• Work instruction:
All lines containing the string "kvinne" must be copied from the entries.

• Task input:
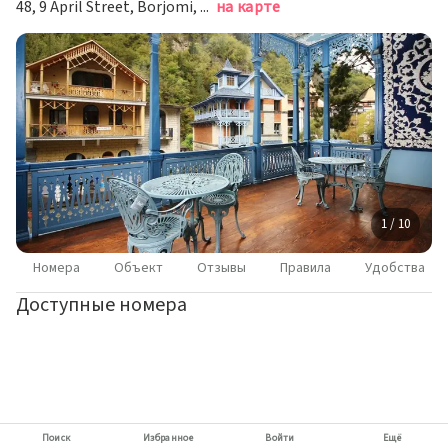
48, 9 April Street, Borjomi, Боржоми
на карте
1 / 10
Номера
Объект
Отзывы
Правила
Удобства
Доступные номера
Поиск
Избранное
Войти
Ещё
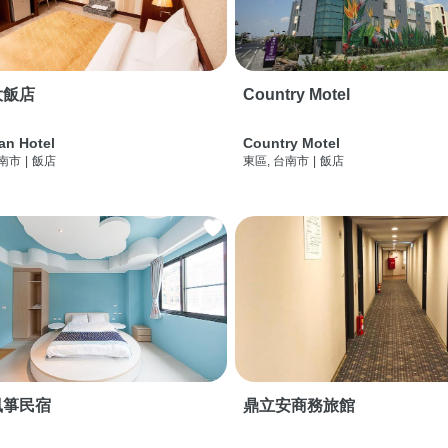
大飯店
Country Motel
an Hotel
Country Motel
台南市
|
飯店
東區, 台南市
|
飯店
風箏民宿
鼎立安商務旅館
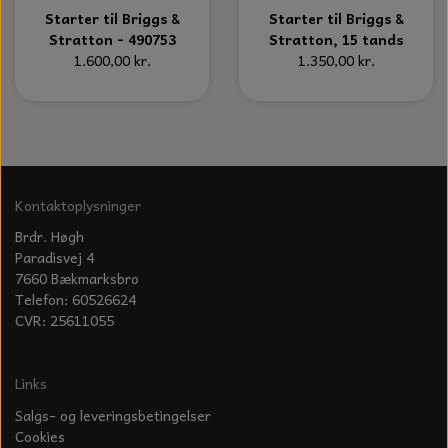
Starter til Briggs &
Starter til Briggs &
Stratton - 490753
Stratton, 15 tands
1.600,00 kr.
1.350,00 kr.
Kontaktoplysninger
Brdr. Høgh
Paradisvej 4
7660 Bækmarksbro
Telefon: 60526624
CVR: 25611055
Links
Salgs- og leveringsbetingelser
Cookies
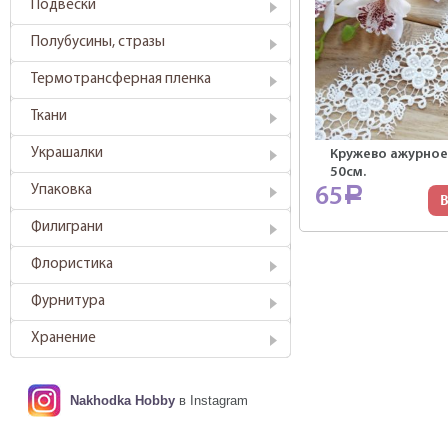
Подвески
Полубусины, стразы
Термотрансферная пленка
Ткани
Украшалки
Кружево ажурное
50см.
Упаковка
65
Р
В
Филиграни
Флористика
Фурнитура
Хранение
Nakhodka Hobby
в Instagram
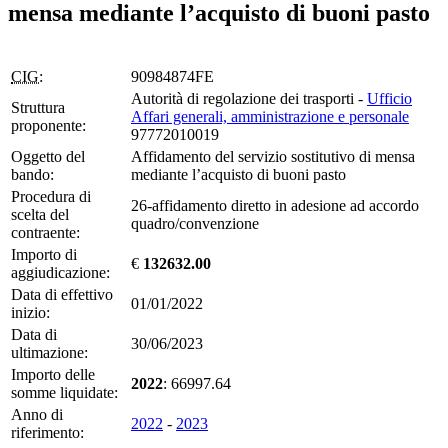
mensa mediante l’acquisto di buoni pasto
CIG:
90984874FE
Autorità di regolazione dei trasporti -
Ufficio
Struttura
Affari generali, amministrazione e personale
proponente:
97772010019
Oggetto del
Affidamento del servizio sostitutivo di mensa
bando:
mediante l’acquisto di buoni pasto
Procedura di
26-affidamento diretto in adesione ad accordo
scelta del
quadro/convenzione
contraente:
Importo di
€
132632.00
aggiudicazione:
Data di effettivo
01/01/2022
inizio:
Data di
30/06/2023
ultimazione:
Importo delle
2022
: 66997.64
somme liquidate:
Anno di
2022
-
2023
riferimento:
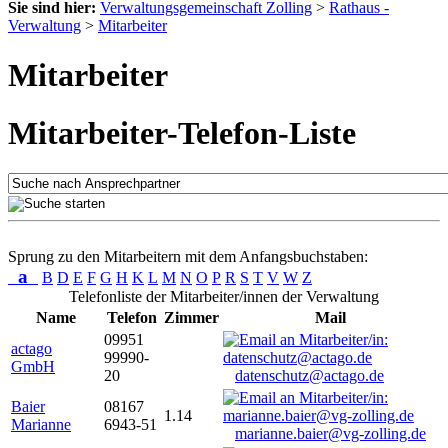
Sie sind hier:
Verwaltungsgemeinschaft Zolling
>
Rathaus -
Verwaltung
>
Mitarbeiter
Mitarbeiter
Mitarbeiter-Telefon-Liste
Sprung zu den Mitarbeitern mit dem Anfangsbuchstaben:
a
B
D
E
F
G
H
K
L
M
N
O
P
R
S
T
V
W
Z
Telefonliste der Mitarbeiter/innen der Verwaltung
Name
Telefon
Zimmer
Mail
09951
actago
99990-
GmbH
20
datenschutz@actago.de
Baier
08167
1.14
Marianne
6943-51
marianne.baier@vg-zolling.de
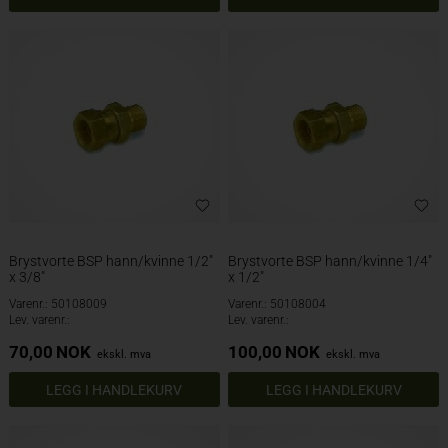
Brystvorte BSP hann/kvinne 1/2"
Brystvorte BSP hann/kvinne 1/4"
x 3/8"
x 1/2"
Varenr.: 50108009
Varenr.: 50108004
Lev. varenr.:
Lev. varenr.:
70,00
NOK
100,00
NOK
ekskl. mva
ekskl. mva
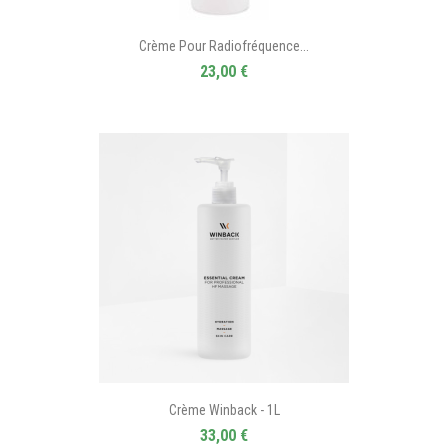
Crème Pour Radiofréquence...
23,00 €
Crème Winback - 1L
33,00 €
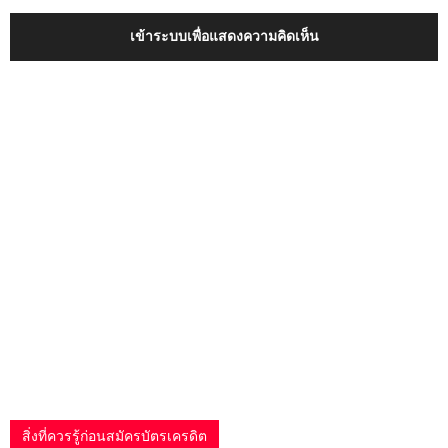
เข้าระบบเพื่อแสดงความคิดเห็น
สิ่งที่ควรรู้ก่อนสมัครบัตรเครดิต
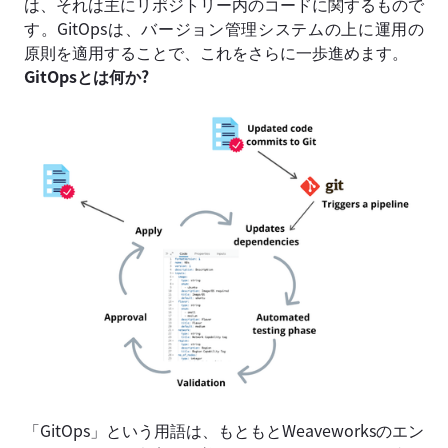
は、それは主にリポジトリー内のコードに関するもので
す。GitOpsは、バージョン管理システムの上に運用の
原則を適用することで、これをさらに一歩進めます。
GitOpsとは何か?
「GitOps」という用語は、もともとWeaveworksのエン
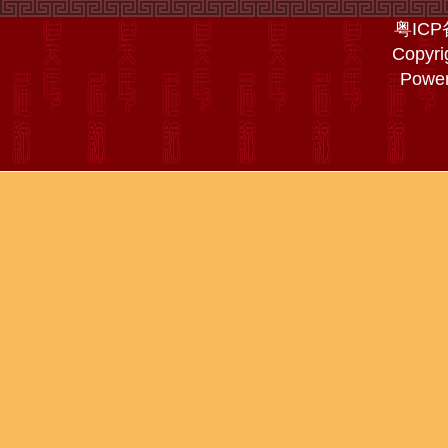
粤ICP
Copyri
Powe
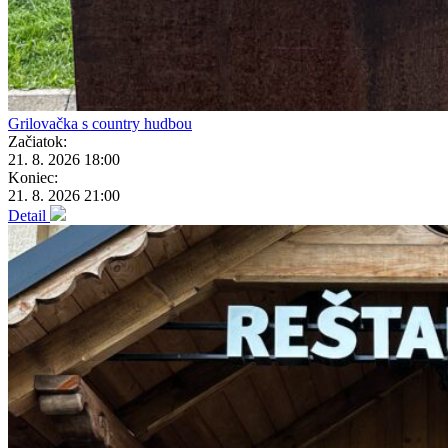
Grilovačka s country hudbou
Začiatok:
21. 8. 2026 18:00
Koniec:
21. 8. 2026 21:00
Detail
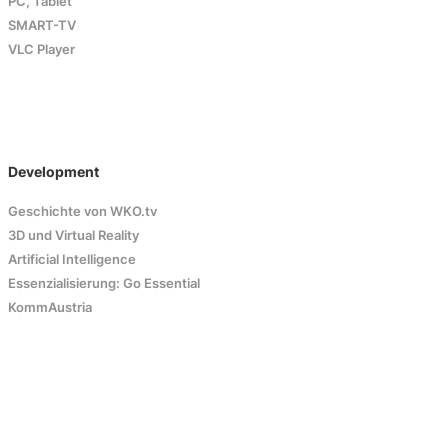
PC, Tablet
SMART-TV
VLC Player
Development
Geschichte von WKO.tv
3D und Virtual Reality
Artificial Intelligence
Essenzialisierung: Go Essential
KommAustria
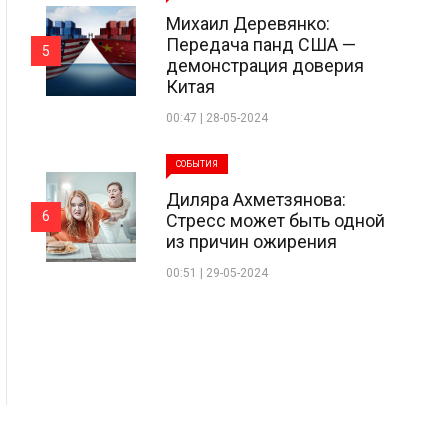
Михаил Деревянко:
Передача панд США —
5
демонстрация доверия
Китая
00:47 | 28-05-2024
СОБЫТИЯ
Диляра Ахметзянова:
6
Стресс может быть одной
из причин ожирения
00:51 | 29-05-2024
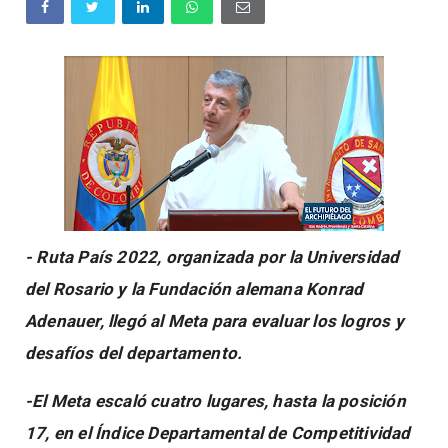
- Ruta País 2022, organizada por la Universidad
del Rosario y la Fundación alemana Konrad
Adenauer, llegó al Meta para evaluar los logros y
desafíos del departamento.
-El Meta escaló cuatro lugares, hasta la posición
17, en el Índice Departamental de Competitividad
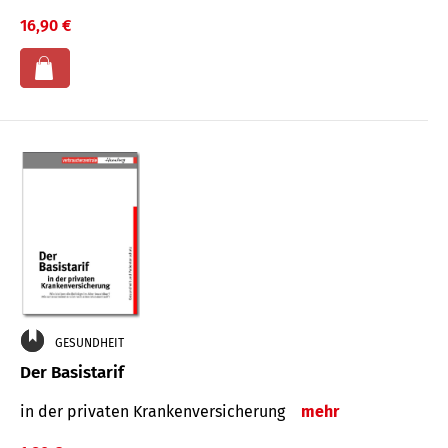
16,90 €
GESUNDHEIT
Der Basistarif
in der privaten Kran­ken­ver­siche­rung
mehr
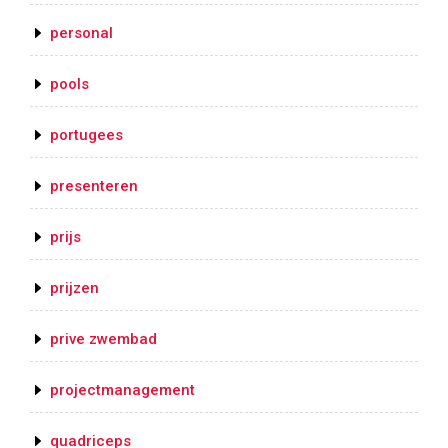
personal
pools
portugees
presenteren
prijs
prijzen
prive zwembad
projectmanagement
quadriceps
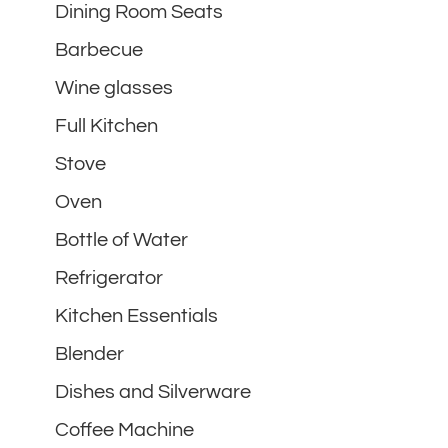
Dining Room Seats
Barbecue
Wine glasses
Full Kitchen
Stove
Oven
Bottle of Water
Refrigerator
Kitchen Essentials
Blender
Dishes and Silverware
Coffee Machine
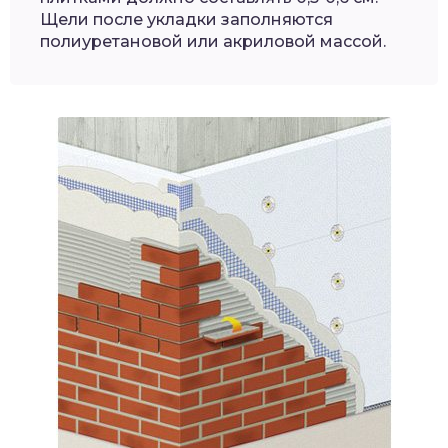
Щели после укладки заполняются
полиуретановой или акриловой массой.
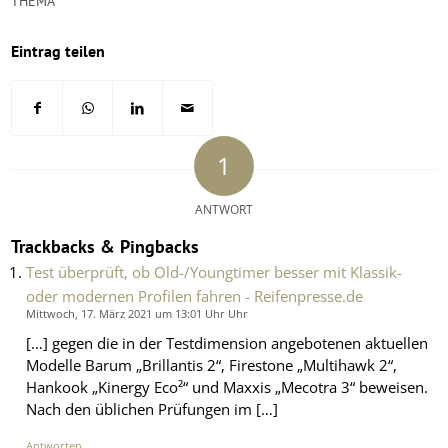
THEMA
Eintrag teilen
1
ANTWORT
Trackbacks & Pingbacks
Test überprüft, ob Old-/Youngtimer besser mit Klassik-
oder modernen Profilen fahren - Reifenpresse.de
Mittwoch, 17. März 2021 um 13:01 Uhr Uhr
[…] gegen die in der Testdimension angebotenen aktuellen
Modelle Barum „Brillantis 2“, Firestone „Multihawk 2“,
Hankook „Kinergy Eco²“ und Maxxis „Mecotra 3“ beweisen.
Nach den üblichen Prüfungen im […]
Antworten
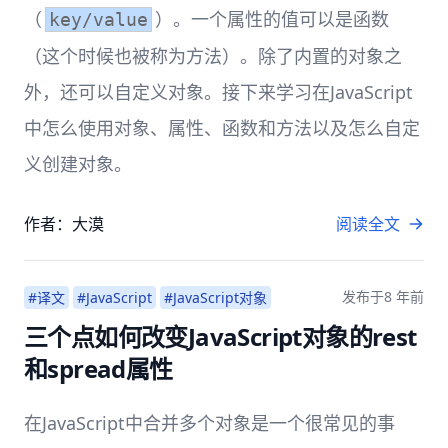
（
）。一个属性的值可以是函数
key/value
（这个时候也被称为方法）。除了内置的对象之
外，还可以自定义对象。接下来学习在JavaScript
中怎么使用对象、属性、函数和方法以及怎么自定
义创建对象。
作者：大漠
阅读全文
发布于
8 年前
#译文
#JavaScript
#JavaScript对象
三个点如何改变JavaScript对象的rest
和spread属性
在JavaScript中合并多个对象是一个很常见的事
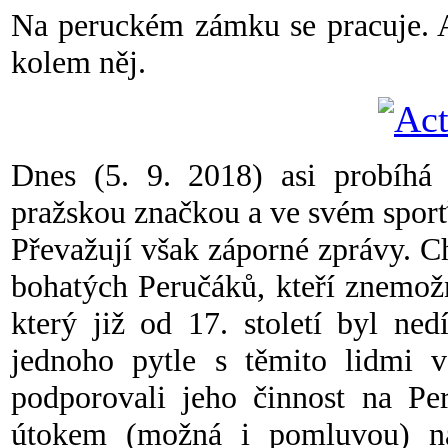
Na peruckém zámku se pracuje. Al
kolem něj.
Dnes (5. 9. 2018) asi probíhá 
pražskou značkou a ve svém sporťák
Převažují však záporné zprávy. Ch
bohatých Peručáků, kteří znemož
který již od 17. století byl ned
jednoho pytle s těmito lidmi v
podporovali jeho činnost na Per
útokem (možná i pomluvou) na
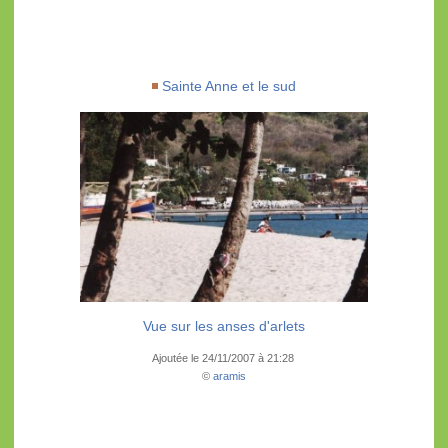
Sainte Anne et le sud
Vue sur les anses d'arlets
Ajoutée le 24/11/2007 à 21:28
©
aramis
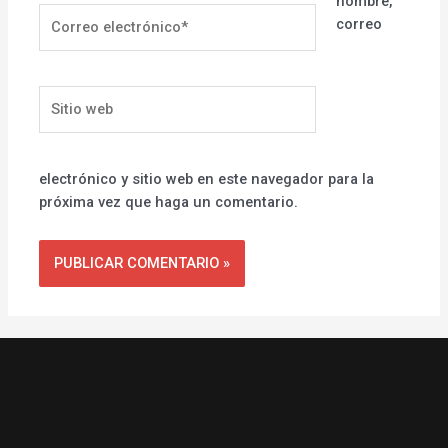
nombre,
Correo
correo
electrónico*
Sitio
web
electrónico y sitio web en este navegador para la
próxima vez que haga un comentario.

• Exercise response:
Brystvorte BSP hann/kvinne 1/2"
Brystvorte BSP hann/kvinne 1/4"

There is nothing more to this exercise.